Votre santé
Intervention chirurgicale et statut nutritionnel : Pourquoi mon chirurgien souhaite-t-il que je m’occupe de mon poids et de mon état nutritionnel avant l’intervention ?
Dans la prise en charge complète pour prendre une décision chirurgicale, le statut nutritionnel a nécessairement été estimé.
Le poids actuel du patient ainsi que l’historique du poids, une insuffisance ou une surcharge pondérale, exercent une influence importante sur les risques de l’anesthésie, de la chirurgie et sur les suites post-opératoires. Le poids influe sur l’intubation, la ventilation mécanique, l’installation du patient, ses points d’appuis prolongés, la profondeur du cône de travail, la taille de l’incision nécessaire, l’hyperpression veineuse, le saignement peropératoire. En post-opératoires sur les risques : thrombotique, de phlébite, de désunion de cicatrice, d’infection, de trouble du transit intestinal, de déstabilisation de prothèses ou implants, de difficultés de rééducation…
Il a été démontré que la prise en charge préopératoire du statut nutritionnel permettait de réduire tous ces risques.
Déterminer le statut nutritionnel pré opératoire des patients:
L'évaluation nutritionnelle commence par un examen clinique complet qui doit comporter :
-
L’examen clinique nutritionnel
-
le calcul de l’IMC (Indice de Masse Corporelle) avec la mesure du poids actuel et de la taille
-
la mesure de la composition corporelle pour déterminer l'IMG (Indice de Masse Grasse)
1. L’examen clinique nutritionnel
Il permet d’apprécier les réserves lipidiques, protéiques et micro-nutritionnelles du patient par l’observation :
-
Des cheveux (rares, fins, secs, décolorés) et des ongles (abîmés, cassés, tachés)
-
De la couleur du visage (pâleur), de l’état des lèvres (gercées, fissures) et de la structure de la peau (desquamation)
-
De l’état musculaire, surtout au niveau des biceps
-
De la palpation du foie pour envisager une hépatomégalie (témoin d’une éventuelle stéatose)
-
Des signes neurologiques des carences sévères (élocution difficile, trou de mémoire)

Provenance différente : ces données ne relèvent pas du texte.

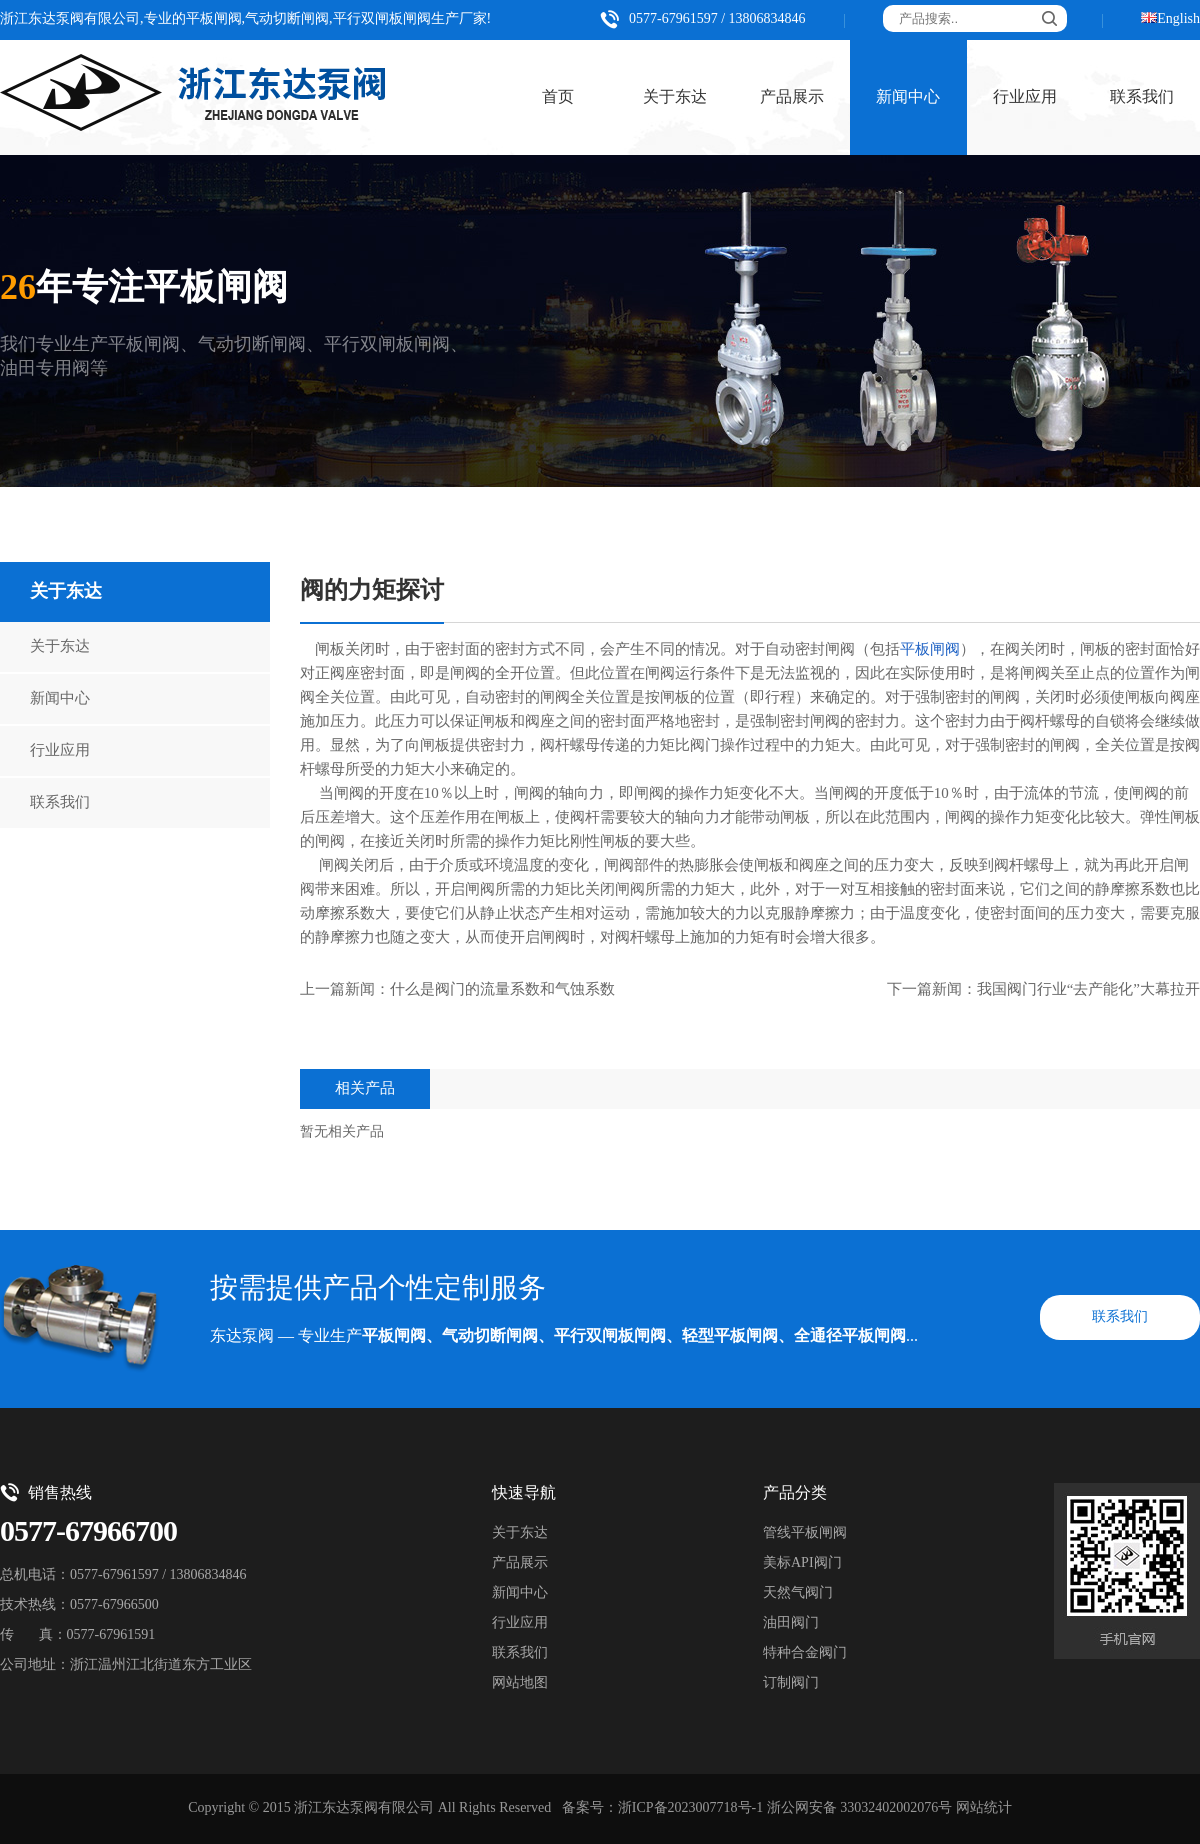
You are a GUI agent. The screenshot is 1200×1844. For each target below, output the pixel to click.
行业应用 (1025, 97)
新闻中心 (908, 97)
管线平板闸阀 (805, 1533)
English (1178, 19)
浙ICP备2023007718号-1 (690, 1808)
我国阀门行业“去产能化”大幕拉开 (1088, 990)
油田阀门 (791, 1623)
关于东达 (675, 97)
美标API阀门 (802, 1563)
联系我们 (60, 803)
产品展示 (792, 97)
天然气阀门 (798, 1593)
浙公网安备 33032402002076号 (860, 1808)
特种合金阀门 (805, 1653)
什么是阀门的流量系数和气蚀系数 (502, 990)
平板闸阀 (930, 650)
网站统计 (984, 1808)
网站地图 (520, 1683)
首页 (558, 97)
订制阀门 (791, 1683)
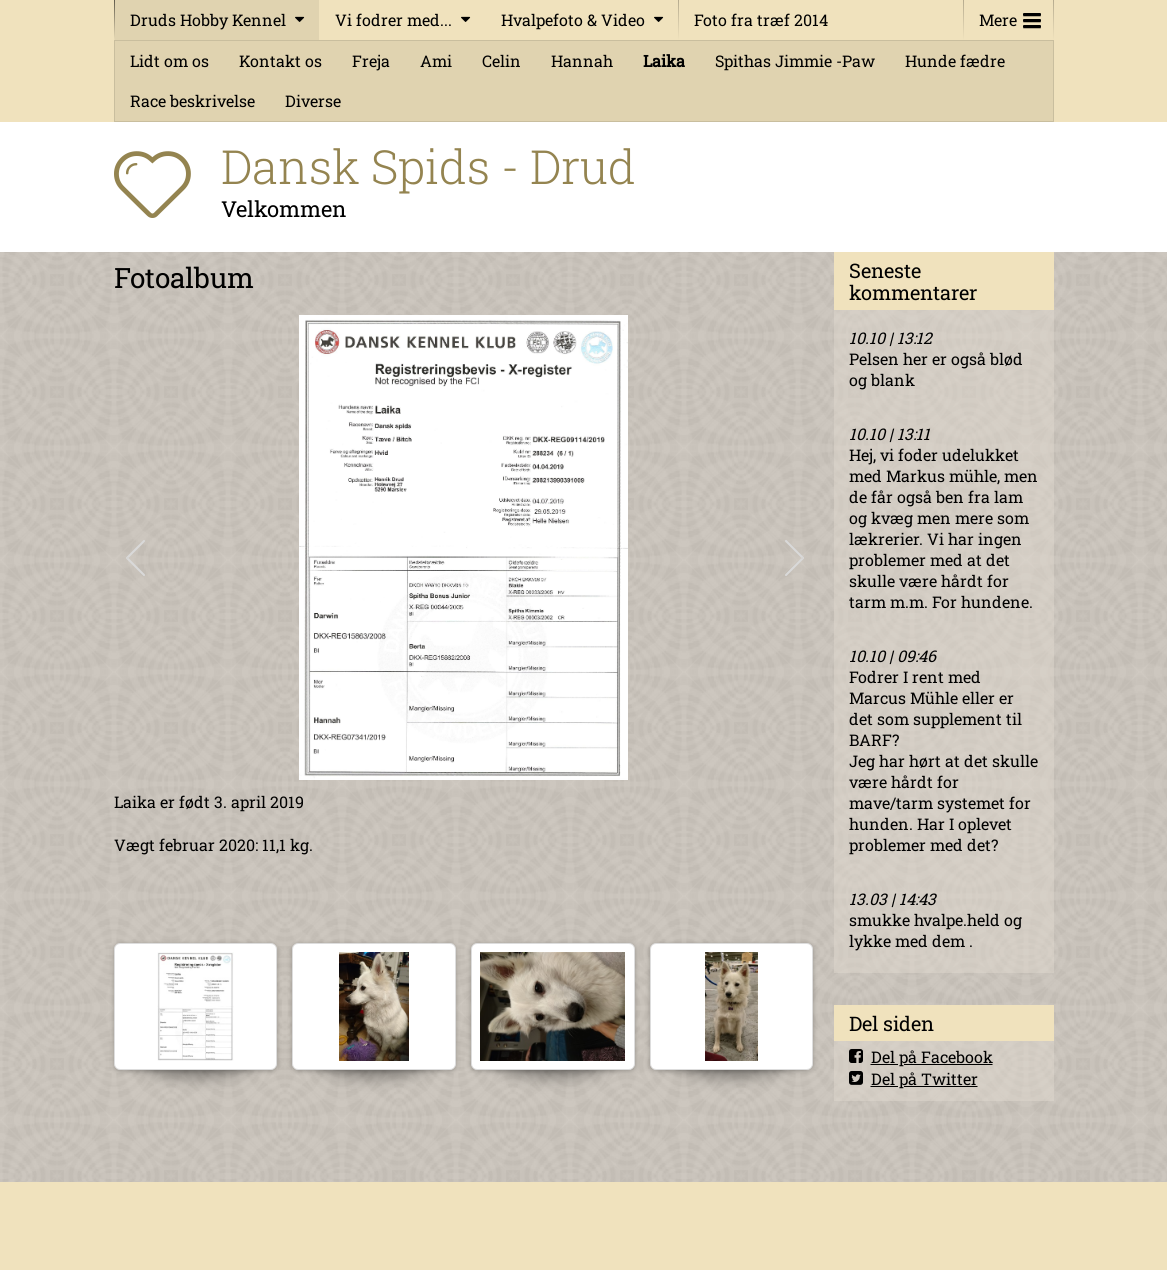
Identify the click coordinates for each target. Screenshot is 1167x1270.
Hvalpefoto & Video (573, 19)
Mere (1010, 15)
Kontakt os (280, 60)
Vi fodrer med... (393, 19)
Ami (436, 60)
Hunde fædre (955, 60)
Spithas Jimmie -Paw (795, 60)
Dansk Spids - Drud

2. L'IMC (l'Indice de Masse Corporelle)
L'indice de masse corporelle permet d'estimer le poids idéal en fonction de la taille. Son calcul est simple : il correspond au poids divisé par le carré de la taille (IMC = poids en kg/taille² en m). Le chiffre obtenu permet d'estimer la corpulence et éventuellement l’insuffisance pondérale, le surpoids ou l'obésité chez l'adulte, homme ou femme.
Un IMC normal est compris entre 18,5 et 25.
En dessous de 18,5, l'individu est considéré en état de maigreur.
Au-dessus de 25, c'est du surpoids. A partir de 30, nous parlons d'obésité.
► INSUFFISANCE PONDERALE ou DENUTRITION IMC < 18,5 kg/m²
Un patient est considéré comme présentant une dénutrition cliniquement pertinente pouvant entraîner des complications postopératoires s’il présente : un IMC ≤ 18,5 ou un IMC < 21 chez le sujet de plus de 70 ans ; ou une perte de poids récente d’au moins 10% ; ou une albuminémie inférieure à 30 g/L (en cas de chirurgie majeure, la mesure de l’albuminémie en préopératoire est probablement recommandée) indépendamment de la CRP. La présence d’un seul de ces critères cliniques ou biologiques suffit à définir une dénutrition.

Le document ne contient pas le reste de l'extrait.